PostPosted: March 14th, 2019, 12:11 am
by BadgerJelly
No, it doesn’t make sense to me. If you could provide me with the relevant pages from Tolstoy’s “What is Art?” I’ll take a look.

Re: Art or Expression

PostPosted: March 14th, 2019, 12:20 am
by Serpent
Why don't you both dispense with Tolstoy, who has been dead for over a century and lived in a world completely different from yours - and say what you think, and figure out why?

Re: Art or Expression

PostPosted: March 14th, 2019, 12:51 am
by Nick_A
BadgerJelly » March 14th, 2019, 12:11 am wrote:No, it doesn’t make sense to me. If you could provide me with the relevant pages from Tolstoy’s “What is Art?” I’ll take a look.

Here are excerpts from chapters five and fifteen. As you can see it is what i've been saying.

Fadeyev provides an example of what he calls art and why it is so. Would you agree? ... 2375%7D%7D

Re: Art or Expression

PostPosted: March 14th, 2019, 3:53 am
by BadgerJelly
I’ll read the book in full over the next month or so if I can.

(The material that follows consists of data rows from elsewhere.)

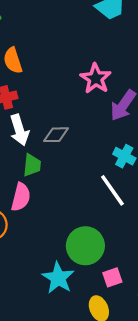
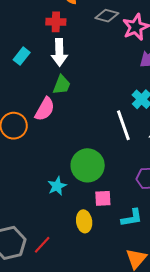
gray diamond: (56, 135) -> (107, 16), moved
cyan star: (58, 278) -> (57, 186), size x0.7

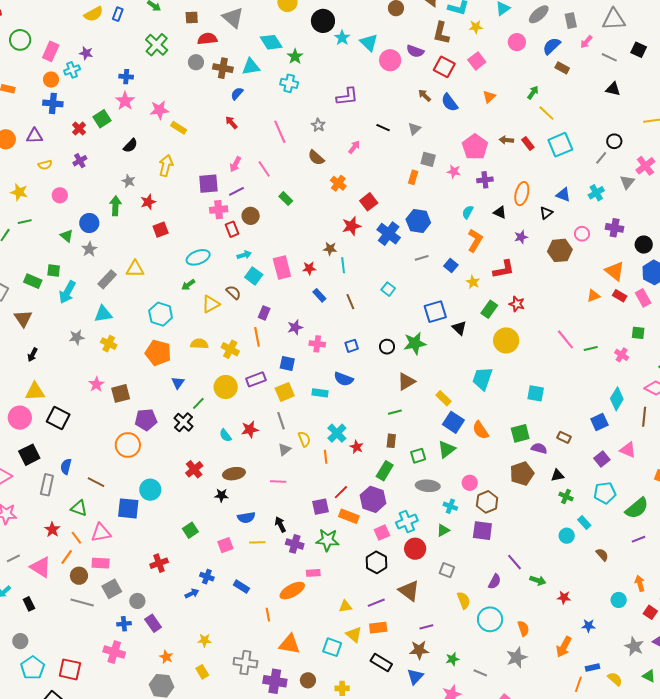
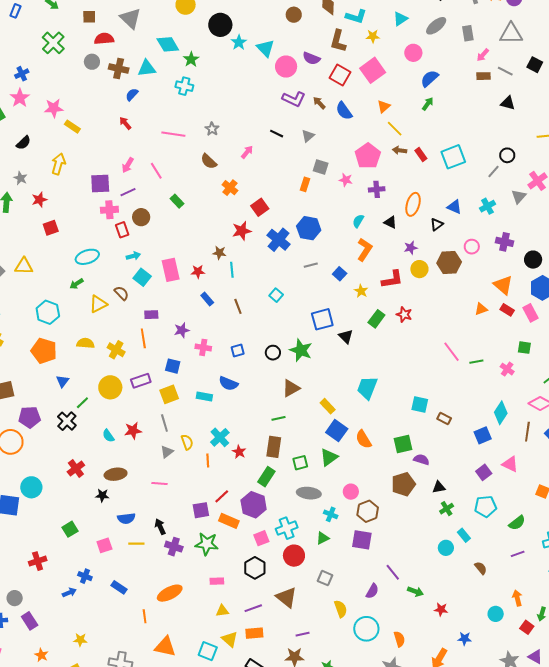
blue semicircle: (552, 46) -> (430, 79), moved
pink square: (477, 61) -> (373, 70), size x1.4
brown rectangle: (562, 68) -> (484, 76), moved, turned -32
blue cross: (126, 77) -> (22, 74), turned -32
purple L-shape: (347, 97) -> (294, 99), moved, turned 30
yellow line: (546, 113) -> (395, 129), moved
pink line: (280, 132) -> (173, 134), turned -60
purple rectangle: (264, 313) -> (151, 315), turned 64
yellow circle: (506, 340) -> (419, 269), moved, size x0.7
green star: (415, 343) -> (301, 350), turned 30
brown rectangle: (564, 437) -> (444, 419), moved
brown rectangle: (391, 441) -> (274, 447), size x1.5
green cross: (566, 496) -> (447, 509), turned 32
green semicircle: (637, 508) -> (517, 523), size x0.7
pink rectangle: (313, 573) -> (217, 581), moved

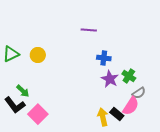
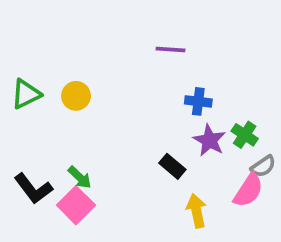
green arrow: (23, 91) -> (80, 177), moved
black rectangle: (117, 114) -> (172, 166), moved

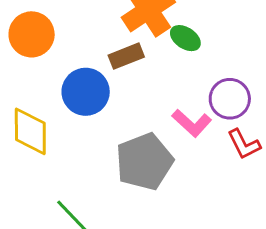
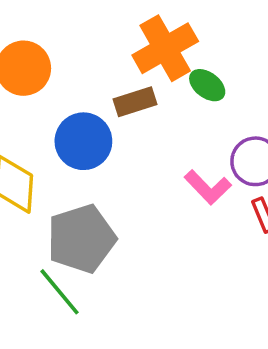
gray pentagon: (144, 162) -> (81, 239), moved

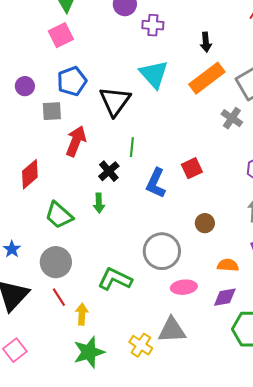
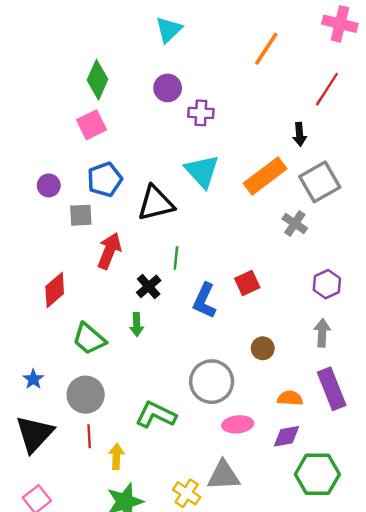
black arrow: (206, 42) -> (300, 134), moved
black triangle: (115, 101) -> (156, 203), turned 40
red line: (59, 297) -> (89, 436), turned 30

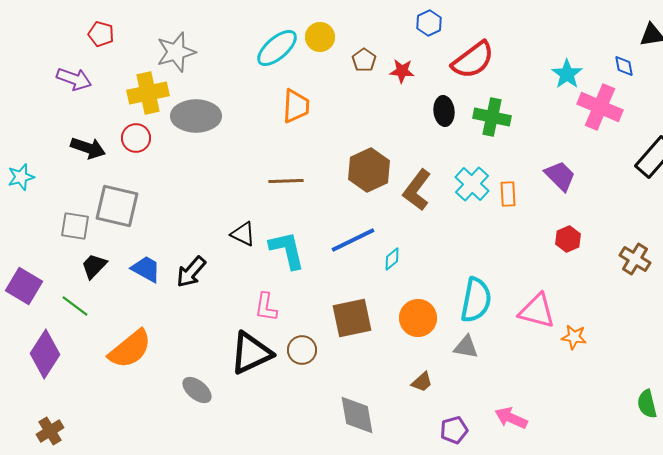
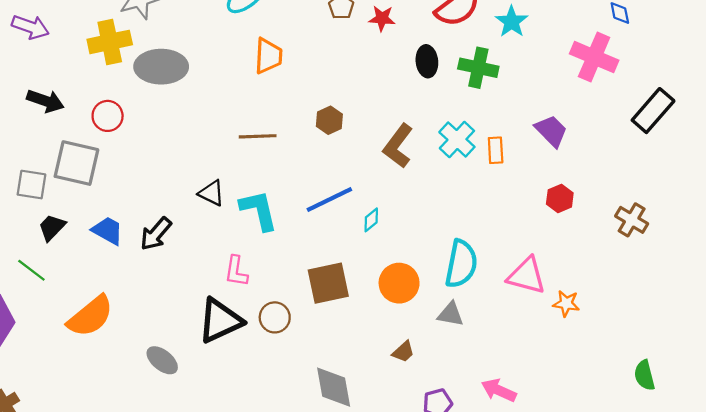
cyan star: (567, 74) -> (512, 22), moved
red circle: (136, 138) -> (108, 116), moved
brown hexagon: (369, 170) -> (329, 120), moved, size x0.6

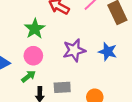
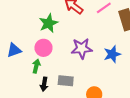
blue star: (108, 52) -> (112, 54), turned 30
green arrow: (28, 76) -> (36, 66), turned -48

I’m not likely to agree or disagree with anything they say. I simply read people’s thoughts then express my view of the matter. Often I’m not happy with how they define “Art” in the first place. Are we talking about the process of art, the subject matter, or as a manner of viewing the world in general? It’s a nuanced subject matter.

In a roughshod manner I generally view Art as the opposite of Science. Meaning as a methodology they are doing something similar just at different ends of the spectrum. To add at the very extremes they “merge” imo. Art is most certainly embedded in emotion too whilst science “refuses” emotion even though no human (scientist) can do so entirely. Note: I don’t mean “objective” and “subjective” here. That is NOT the point by which I differentiate them.

I’ll post something later about Art Represented Through Time and Space if I haven’t done so already ... need to check!